- TASK INSTRUCTIONS: With pictures left out, output exactly the lines from the line holding "Capitais e reigiões metropolitanas" through the end of the data, both included.

[Collected data]
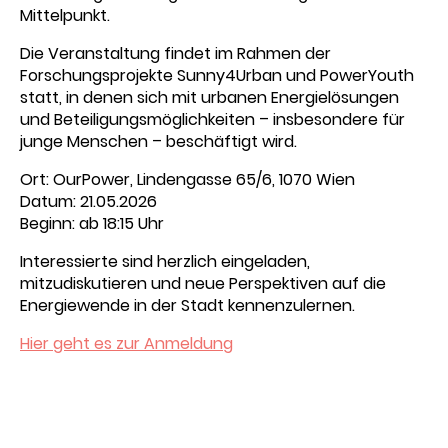
Mittelpunkt.
Die Veranstaltung findet im Rahmen der
Forschungsprojekte Sunny4Urban und PowerYouth
statt, in denen sich mit urbanen Energielösungen
und Beteiligungsmöglichkeiten – insbesondere für
junge Menschen – beschäftigt wird.
Ort: OurPower, Lindengasse 65/6, 1070 Wien
Datum: 21.05.2026
Beginn: ab 18:15 Uhr
Interessierte sind herzlich eingeladen,
mitzudiskutieren und neue Perspektiven auf die
Energiewende in der Stadt kennenzulernen.
Hier geht es zur Anmeldung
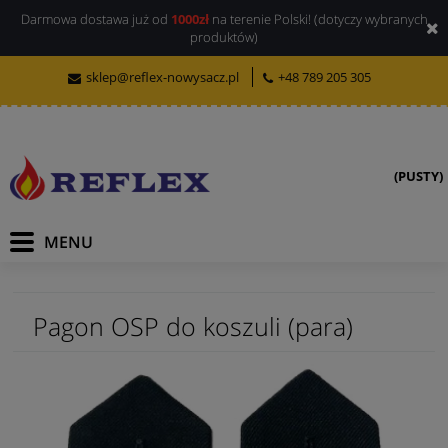
Darmowa dostawa już od
1000zł
na terenie Polski! (dotyczy wybranych
produktów)
sklep@reflex-nowysacz.pl
+48 789 205 305
(PUSTY)
Pagon OSP do koszuli (para)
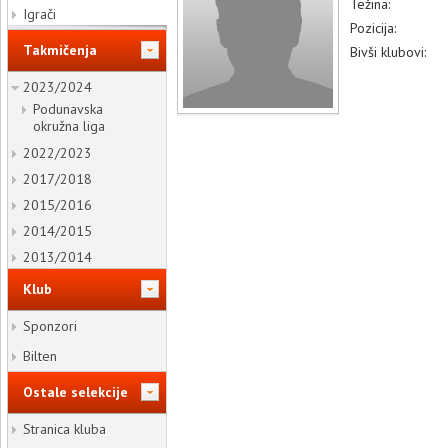
Težina:
Igrači
Pozicija:
Takmičenja
Bivši klubovi:
2023/2024
Podunavska
okružna liga
2022/2023
2017/2018
2015/2016
2014/2015
2013/2014
Klub
Sponzori
Bilten
Ostale selekcije
Stranica kluba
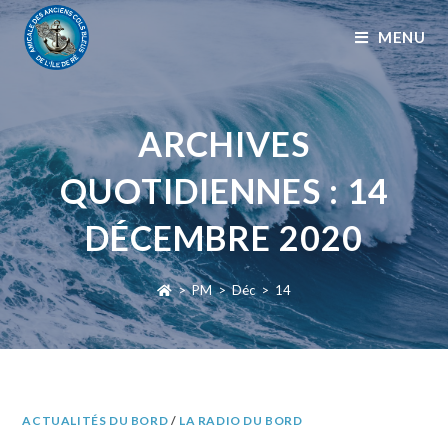
MENU
ARCHIVES
QUOTIDIENNES : 14
DÉCEMBRE 2020
>
PM
>
Déc
>
14
ACTUALITÉS DU BORD
/
LA RADIO DU BORD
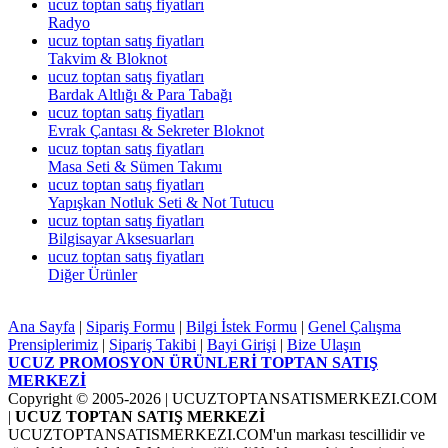
ucuz toptan satış fiyatları
Radyo
ucuz toptan satış fiyatları
Takvim & Bloknot
ucuz toptan satış fiyatları
Bardak Altlığı & Para Tabağı
ucuz toptan satış fiyatları
Evrak Çantası & Sekreter Bloknot
ucuz toptan satış fiyatları
Masa Seti & Sümen Takımı
ucuz toptan satış fiyatları
Yapışkan Notluk Seti & Not Tutucu
ucuz toptan satış fiyatları
Bilgisayar Aksesuarları
ucuz toptan satış fiyatları
Diğer Ürünler
Ana Sayfa
|
Sipariş Formu
|
Bilgi İstek Formu
|
Genel Çalışma
Prensiplerimiz
|
Sipariş Takibi
|
Bayi Girişi
|
Bize Ulaşın
UCUZ PROMOSYON ÜRÜNLERİ TOPTAN SATIŞ
MERKEZİ
Copyright © 2005-2026
| UCUZTOPTANSATISMERKEZI.COM
|
UCUZ TOPTAN SATIŞ MERKEZİ
UCUZTOPTANSATISMERKEZI.COM'un markası tescillidir ve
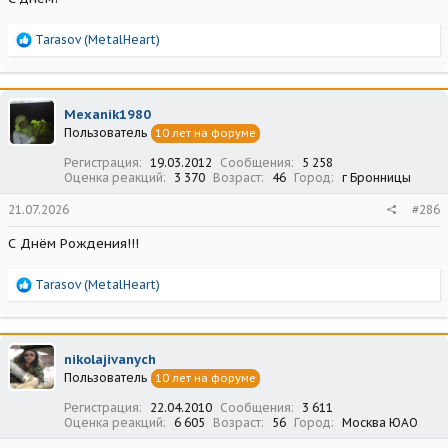
Р
Tarasov (MetalHeart)
е
а
к
ц
Mexanik1980
и
Пользователь
10 лет на форуме
и
:
Регистрация
19.03.2012
Сообщения
5 258
Оценка реакций
3 370
Возраст
46
Город
г Бронницы
21.07.2026
#286
С Днём Рождения!!!
Р
Tarasov (MetalHeart)
е
а
к
ц
nikolajivanych
и
Пользователь
10 лет на форуме
и
:
Регистрация
22.04.2010
Сообщения
3 611
Оценка реакций
6 605
Возраст
56
Город
Москва ЮАО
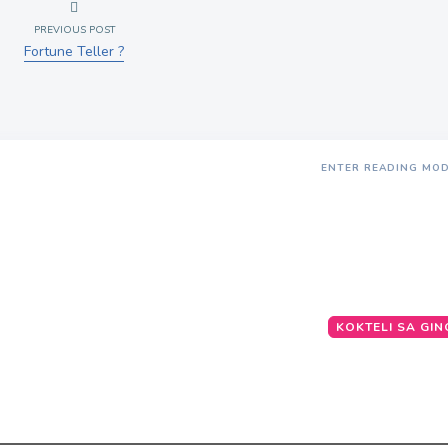
PREVIOUS POST
Fortune Teller ?
ENTER READING MO
KOKTELI SA GI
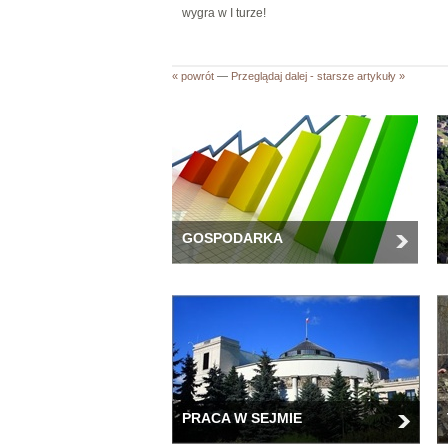
wygra w I turze!
« powrót
—
Przeglądaj dalej - starsze artykuły »
GOSPODARKA
PRACA W SEJMIE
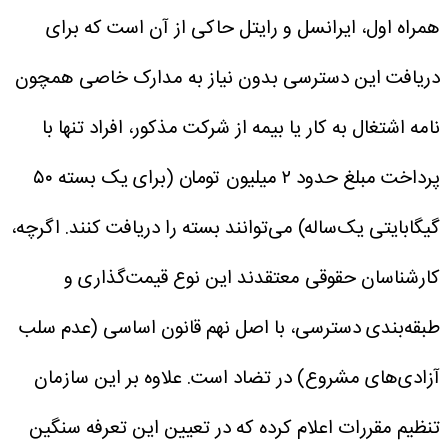
همراه اول، ایرانسل و رایتل حاکی از آن است که برای
دریافت این دسترسی بدون نیاز به مدارک خاصی همچون
نامه اشتغال به کار یا بیمه از شرکت مذکور، افراد تنها با
پرداخت مبلغ حدود ۲ میلیون تومان (برای یک بسته ۵۰
گیگابایتی یک‌ساله) می‌توانند بسته را دریافت کنند. اگرچه،
کارشناسان حقوقی معتقدند این نوع قیمت‌گذاری و
طبقه‌بندی دسترسی، با اصل نهم قانون اساسی (عدم سلب
آزادی‌های مشروع) در تضاد است. علاوه بر این سازمان
تنظیم مقررات اعلام کرده که در تعیین این تعرفه سنگین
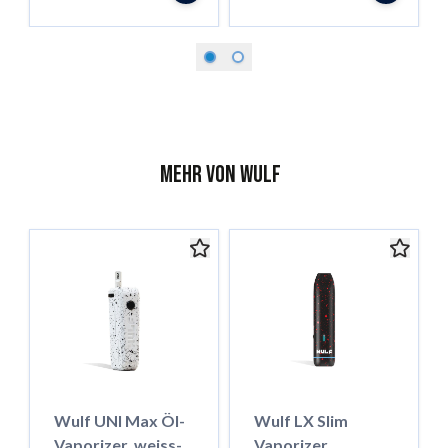
Mehr von Wulf
Wulf UNI Max Öl-
Wulf LX Slim
Vaporizer, weiss-
Vaporizer,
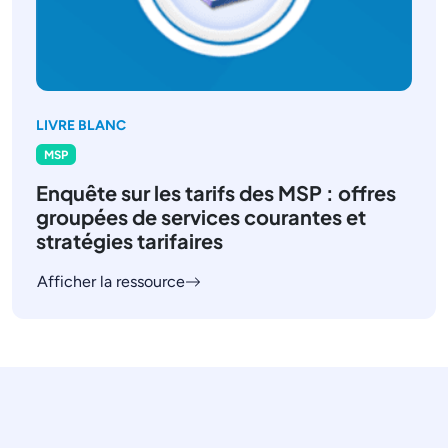
LIVRE BLANC
MSP
Enquête sur les tarifs des MSP : offres
groupées de services courantes et
stratégies tarifaires
Afficher la ressource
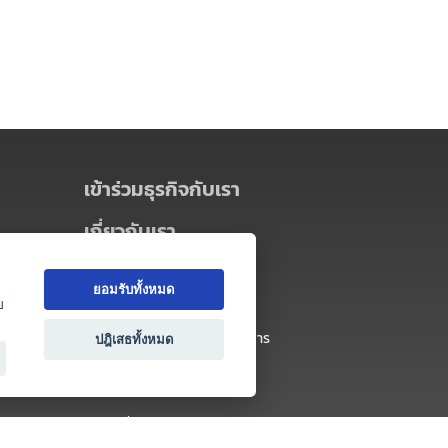
เข้าร่วมธุรกิจกับเรา
เกี่ยวกับเรา
เกี่ยวกับ Thai MICE Connect
ยอมรับทั้งหมด
นโยบายความเป็นส่วนตัว
ย
ข้อตกลง และเงื่อนไขการใช้บริการ
ปฎิเสธทั้งหมด
ติดต่อ
คำถามที่พบบ่อย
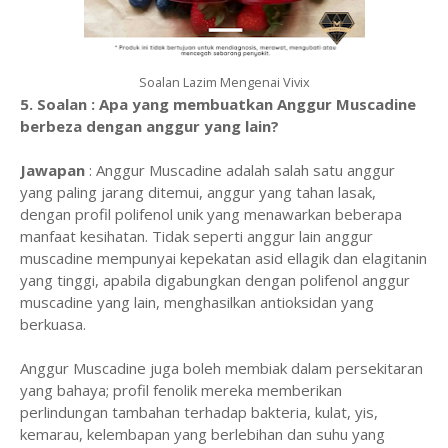
Soalan Lazim Mengenai Vivix
5. Soalan : Apa yang membuatkan Anggur Muscadine
berbeza dengan anggur yang lain?
Jawapan
: Anggur Muscadine adalah salah satu anggur
yang paling jarang ditemui, anggur yang tahan lasak,
dengan profil polifenol unik yang menawarkan beberapa
manfaat kesihatan. Tidak seperti anggur lain anggur
muscadine mempunyai kepekatan asid ellagik dan elagitanin
yang tinggi, apabila digabungkan dengan polifenol anggur
muscadine yang lain, menghasilkan antioksidan yang
berkuasa.
Anggur Muscadine juga boleh membiak dalam persekitaran
yang bahaya; profil fenolik mereka memberikan
perlindungan tambahan terhadap bakteria, kulat, yis,
kemarau, kelembapan yang berlebihan dan suhu yang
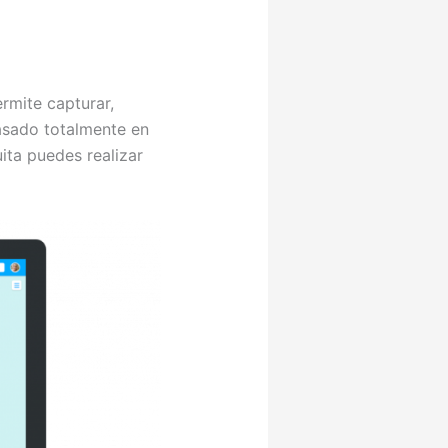
rmite capturar,
basado totalmente en
ita puedes realizar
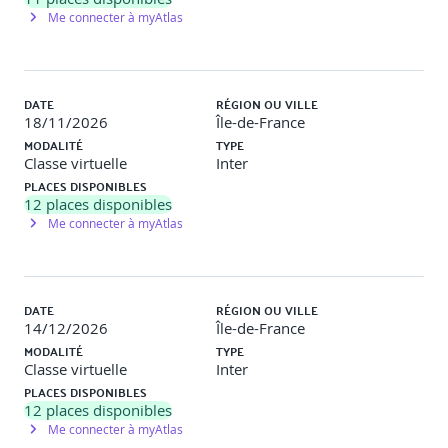
Me connecter à myAtlas
DATE
RÉGION OU VILLE
18/11/2026
Île-de-France
MODALITÉ
TYPE
Classe virtuelle
Inter
PLACES DISPONIBLES
12
places disponibles
Me connecter à myAtlas
DATE
RÉGION OU VILLE
14/12/2026
Île-de-France
MODALITÉ
TYPE
Classe virtuelle
Inter
PLACES DISPONIBLES
12
places disponibles
Me connecter à myAtlas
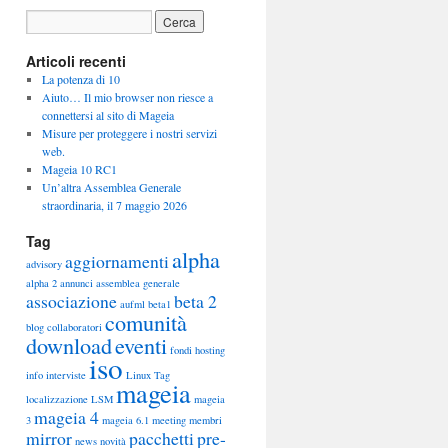
Articoli recenti
La potenza di 10
Aiuto… Il mio browser non riesce a
connettersi al sito di Mageia
Misure per proteggere i nostri servizi
web.
Mageia 10 RC1
Un’altra Assemblea Generale
straordinaria, il 7 maggio 2026
Tag
alpha
aggiornamenti
advisory
alpha 2
annunci
assemblea generale
associazione
beta 2
aufml
beta1
comunità
blog
collaboratori
download
eventi
fondi
hosting
iso
info
interviste
Linux Tag
mageia
localizzazione
LSM
mageia
mageia 4
3
mageia 6.1
meeting
membri
mirror
pacchetti
pre-
news
novità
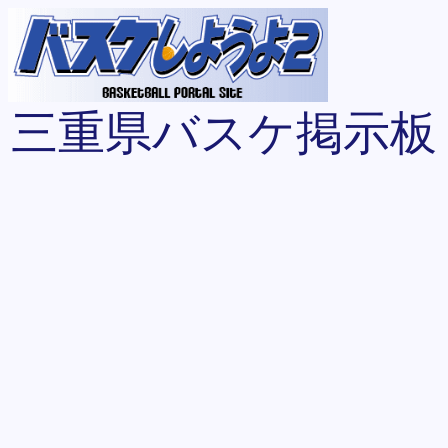
三重県バスケ掲示板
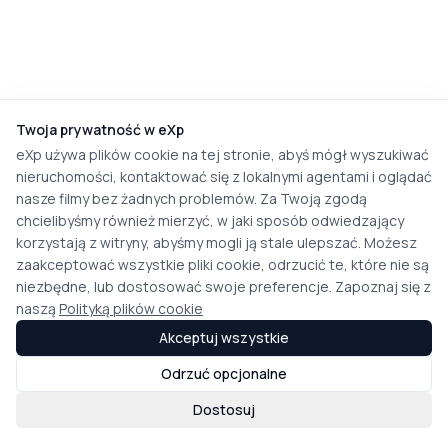
Twoja prywatność w eXp
eXp używa plików cookie na tej stronie, abyś mógł wyszukiwać
nieruchomości, kontaktować się z lokalnymi agentami i oglądać
nasze filmy bez żadnych problemów. Za Twoją zgodą
chcielibyśmy również mierzyć, w jaki sposób odwiedzający
korzystają z witryny, abyśmy mogli ją stale ulepszać. Możesz
zaakceptować wszystkie pliki cookie, odrzucić te, które nie są
niezbędne, lub dostosować swoje preferencje. Zapoznaj się z
naszą
Polityką plików cookie
Akceptuj wszystkie
Odrzuć opcjonalne
Dostosuj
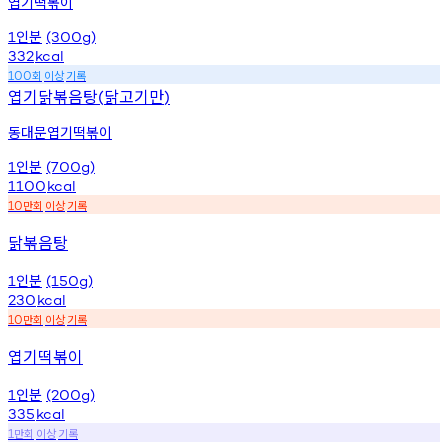
엽기떡볶이
인분
1
(300g)
332
kcal
회
이상
기록
100
엽기닭볶음탕
닭고기만
(
)
동대문엽기떡볶이
인분
1
(700g)
1100
kcal
만회
이상
기록
10
닭볶음탕
인분
1
(150g)
230
kcal
만회
이상
기록
10
엽기떡볶이
인분
1
(200g)
335
kcal
만회
이상
기록
1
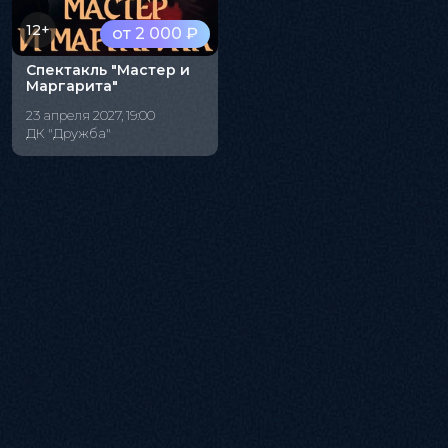
12+
от 2 000 ₽
Спектакль "Мастер и
Маргарита"
23 апреля 2027, 19:00
ДК "Дружба"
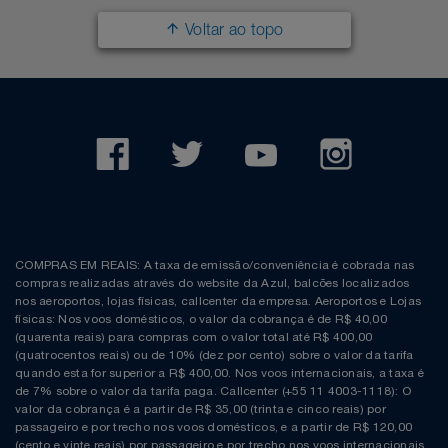
Voltar ao topo
COMPRAS EM REAIS: A taxa de emissão/conveniência é cobrada nas
compras realizadas através do website da Azul, balcões localizados
nos aeroportos, lojas físicas, callcenter da empresa. Aeroportos e Lojas
físicas: Nos voos domésticos, o valor da cobrança é de R$ 40,00
(quarenta reais) para compras com o valor total até R$ 400,00
(quatrocentos reais) ou de 10% (dez por cento) sobre o valor da tarifa
quando esta for superior a R$ 400,00. Nos voos internacionais, a taxa é
de 7% sobre o valor da tarifa paga. Callcenter (+55 11 4003-1118): O
valor da cobrança é a partir de R$ 35,00 (trinta e cinco reais) por
passageiro e por trecho nos voos domésticos, e a partir de R$ 120,00
(cento e vinte reais) por passageiro e por trecho nos voos internacionais.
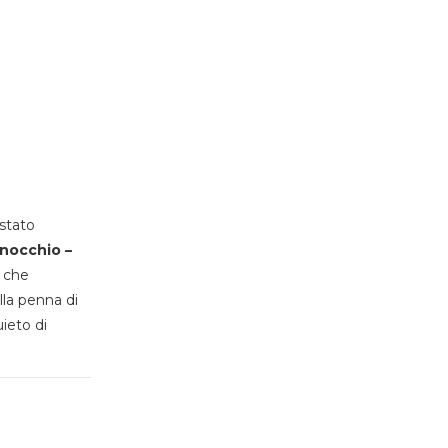
stato
inocchio –
, che
lla penna di
uieto di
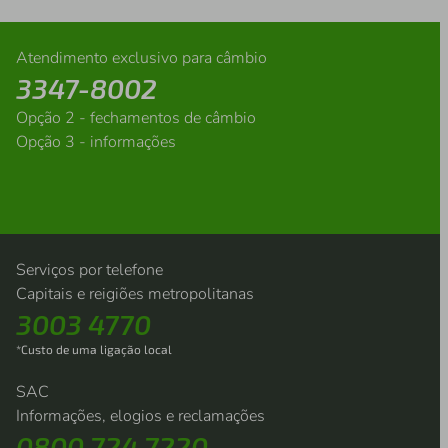
Atendimento exclusivo para câmbio
3347-8002
Opção 2 - fechamentos de câmbio
Opção 3 - informações
Serviços por telefone
Capitais e reigiões metropolitanas
3003 4770
*Custo de uma ligação local
SAC
Informações, elogios e reclamações
0800 724 7220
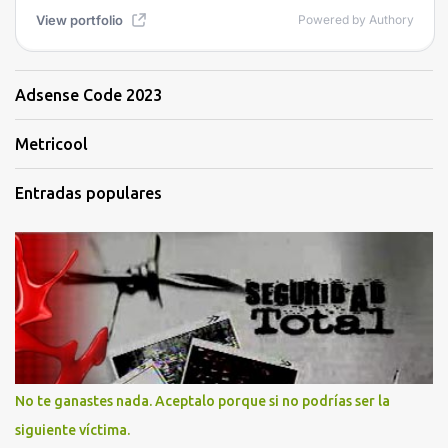
Adsense Code 2023
Metricool
Entradas populares
No te ganastes nada. Aceptalo porque si no podrías ser la
siguiente víctima.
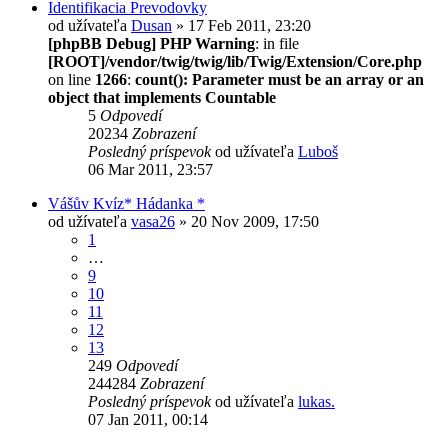
Identifikacia Prevodovky
od užívateľa
Dusan
» 17 Feb 2011, 23:20
[phpBB Debug] PHP Warning
: in file
[ROOT]/vendor/twig/twig/lib/Twig/Extension/Core.php
on line
1266
:
count(): Parameter must be an array or an
object that implements Countable
5
Odpovedí
20234
Zobrazení
Posledný príspevok
od užívateľa
Luboš
06 Mar 2011, 23:57
Vášův Kvíz* Hádanka *
od užívateľa
vasa26
» 20 Nov 2009, 17:50
1
…
9
10
11
12
13
249
Odpovedí
244284
Zobrazení
Posledný príspevok
od užívateľa
lukas.
07 Jan 2011, 00:14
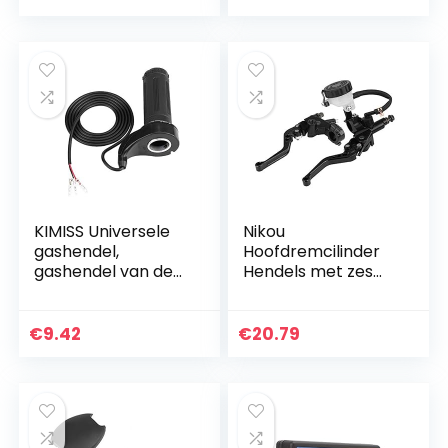
hoofdremcilinder
hendelpomp 50cc
110cc 150cc
KIMISS Universele
Nikou
gashendel,
Hoofdremcilinder
gashendel van de
Hendels met zes
scooter
versnellingen
verstelbare
motorfiets
€
9.42
€
20.79
aluminium
hoofdcilinderhende
ls voor…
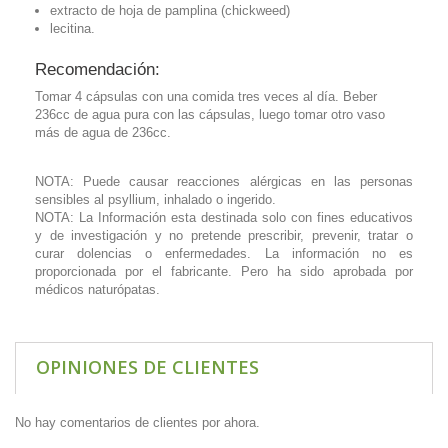
extracto de hoja de pamplina (chickweed)
lecitina.
Recomendación:
Tomar 4 cápsulas con una comida tres veces al día. Beber
236cc de agua pura con las cápsulas, luego tomar otro vaso
más de agua de 236cc.
NOTA: Puede causar reacciones alérgicas en las personas
sensibles al psyllium, inhalado o ingerido.
NOTA: La Información esta destinada solo con fines educativos
y de investigación y no pretende prescribir, prevenir, tratar o
curar dolencias o enfermedades. La información no es
proporcionada por el fabricante. Pero ha sido aprobada por
médicos naturópatas.
OPINIONES DE CLIENTES
No hay comentarios de clientes por ahora.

- REPLY:
Capitais e reigiões metropolitanas
3003 4770
*Custo de uma ligação local
SAC
Informações, elogios e reclamações
0800 724 7220
Adsense Code 2023
Metricool
Entradas populares
No te ganastes nada. Aceptalo porque si no podrías ser la
siguiente víctima.
Identifikacia Prevodovky
od užívateľa
Dusan
» 17 Feb 2011, 23:20
[phpBB Debug] PHP Warning
: in file
[ROOT]/vendor/twig/twig/lib/Twig/Extension/Core.php
on line
1266
:
count(): Parameter must be an array or an
object that implements Countable
5
Odpovedí
20234
Zobrazení
Posledný príspevok
od užívateľa
Luboš
06 Mar 2011, 23:57
Vášův Kvíz* Hádanka *
od užívateľa
vasa26
» 20 Nov 2009, 17:50
1
…
9
10
11
12
13
249
Odpovedí
244284
Zobrazení
Posledný príspevok
od užívateľa
lukas.
07 Jan 2011, 00:14
hoofdremcilinder
hendelpomp 50cc
110cc 150cc
KIMISS Universele
Nikou
gashendel,
Hoofdremcilinder
gashendel van de
Hendels met zes
scooter
versnellingen
verstelbare
motorfiets
€
9.42
€
20.79
aluminium
hoofdcilinderhende
ls voor…
extracto de hoja de pamplina (chickweed)
lecitina.
Recomendación:
Tomar 4 cápsulas con una comida tres veces al día. Beber
236cc de agua pura con las cápsulas, luego tomar otro vaso
más de agua de 236cc.
NOTA: Puede causar reacciones alérgicas en las personas
sensibles al psyllium, inhalado o ingerido.
NOTA: La Información esta destinada solo con fines educativos
y de investigación y no pretende prescribir, prevenir, tratar o
curar dolencias o enfermedades. La información no es
proporcionada por el fabricante. Pero ha sido aprobada por
médicos naturópatas.
OPINIONES DE CLIENTES
No hay comentarios de clientes por ahora.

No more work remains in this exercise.